Hi All,
We are currently attempting to optimize our configuration for a static
index of roughly 120 million records. In time, this index will probably be
much larger, but for now this is the working set. We've been playing
around with Elasticsearch for several months now, and have made great
progress with performance tuning. However, we still run into issues which
leave us scratching our heads. One such issue is an unexpected indexing
speed drop as the index grows.
We are working on an 11 node cluster. Each node has 8 CPUs and 16G of
memory. Heap size of each JVM is set to min/max of 8G. Vm.swappiness has
been set to 0 on all of the systems, as they are being used solely for
Elasticsearch. The Elasticsearch version is 0.90.7. We are focusing on
loading a single index, and it has been initialized with 48 shards, with a
refresh interval of 120 seconds. We're currently using Elasticsearch HQ
for real time monitoring of the system state, along with linux utils like
top, iotop and iftop. Everything appears to be in order.

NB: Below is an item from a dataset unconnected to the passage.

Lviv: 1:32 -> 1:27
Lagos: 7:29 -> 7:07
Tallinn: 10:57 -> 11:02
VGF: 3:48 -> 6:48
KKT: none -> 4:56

Frequently we have to reindex the entire dataset as we are working in a
development environment and are still determining how best to structure the
dataset. We are indexing via a batch load script that fires off 10,000
record curl requests to the _bulk endpoint. We partition the entire
dataset between three servers and run the batch load script simultaneously
on each one.
At first, this appears to work great. Initial indexing speeds are roughly
50 million/hour, which would load the entire dataset in a little over 2
hours. However, once the index approaches 20 million records, indexing
performance drops significantly (down to roughly 10 million/hour). As the
index continues to grow, performance continues to degrade, and I have seen
it drop as low as less than 1 million records per hour. All in all, it
takes nearly a day to index the entire dataset of 120 million records.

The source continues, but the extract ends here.